Gracias al modo cómo internet llegó para revolucionarnos la vida, esta crisis está siendo mucho más llevadera de lo que lo habría sido si siguiésemos viviendo como en los 80 o los 90. Si todos los trámites con las administraciones públicas tuviesen que hacerse de forma presencial, si las consultas médicas no pudiesen hacerse por teléfono o por video conferencia, si determinadas compras no se pudiesen realizar online o si el envío de documentación o mensajes tuviese que seguir realizándose en papel y en sobres franqueados, hemos de reconocer que, en un escenario así, el caos habría sido muchísimo mayor.
Pero lo bueno de esta revolución tecnológica es que sigue evolucionando de forma imparable. Hoy se están diseñandoaplicaciones de móvil y dispositivos nuevos que quizá dentro de un año o incluso menos, nos obligarán a dejar de hacer algunas cosas como las hacemos para pasar a hacerlas de manera muy distinta y en mucho menos tiempo.
Y quienes están al frente de esos proyectos son personas que pertenecen al segundo grupo que comentábamos al principio. Personas que se arriesgan, que no tienen inconveniente en cruzar supuestas líneas rojas ni en autoerigirse en sus propios guías, asumiendo con coraje sus errores y aprendiendo de ellos a levantarse con más fuerza al día siguiente.

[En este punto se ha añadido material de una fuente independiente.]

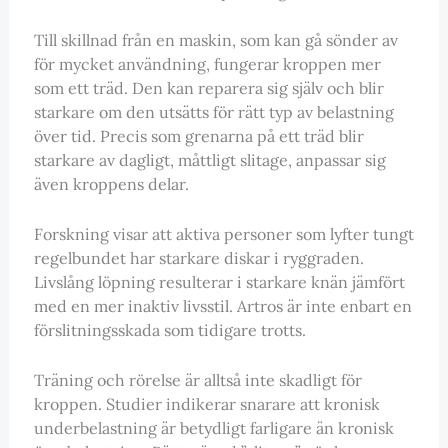
Till skillnad från en maskin, som kan gå sönder av
för mycket användning, fungerar kroppen mer
som ett träd. Den kan reparera sig själv och blir
starkare om den utsätts för rätt typ av belastning
över tid. Precis som grenarna på ett träd blir
starkare av dagligt, måttligt slitage, anpassar sig
även kroppens delar.
Forskning visar att aktiva personer som lyfter tungt
regelbundet har starkare diskar i ryggraden.
Livslång löpning resulterar i starkare knän jämfört
med en mer inaktiv livsstil. Artros är inte enbart en
förslitningsskada som tidigare trotts.
Träning och rörelse är alltså inte skadligt för
kroppen. Studier indikerar snarare att kronisk
underbelastning är betydligt farligare än kronisk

Hace cuatro años, asistí a una conferencia de Javier Hernández. Para quien no le conozca, se trata de un periodista deportivo de 40 años que nació sin extremidades superiores. El hecho de no tener brazos no le impidió aprender a hacerlo todo con sus pies, incluso conducir un coche. Utilizando sus propias palabras, siempre priorizó lo que tenía sobre lo que le faltaba y dedicó más tiempo a “fatigar la solución que a manosear el problema”.
En 2012 se clasificó para competir en los Juegos Paralímpicos de Londres como nadador, logrando quedar finalista en los 50 metros espalda.La conferencia que impartió en 2016 se titulaba “De los pies a la cabeza” y nos dio una lección de superación increíble a todos los que asistimos a ella.
Con el mismo título había publicado un libro dos años antes, en el que narraba su vida y sus experiencias como deportista, pero ante todo como ser humano que ha tenido y tiene que seguir superando muchas barreras.
La dedicatoria de este libro ya es, por sí misma, un buen resumen de lo que podemos encontrar entre sus páginas:
Ante ejemplos como el de Javier Hernández, ¿aún vamos a seguir excusándonos en que no podermos hacer determinadas cosas ni cruzar determinadas líneas rojas para conseguir sentirnos más a gusto bajo nuestra propia piel?
Para poder con algo, primero hay que querer poder. Da igual lo que nos cueste, da igual lo que nos duela. La solución más fácil es siempre la de no hacer nada. Pero, si la adoptamos todos, ¿cómo vamos a pretender que esa parte del mundo que no nos gusta ni nos convence, empiece a cambiar en la dirección deseada? Si no nos animamos entre todos a echarnos a andar para abrir caminos nuevos, ¿a qué otra realidad podremos aspirar que a la del más de lo mismo que ya tenemos?
Para cambiar el mundo, hemos de empezar cambiando nosotros.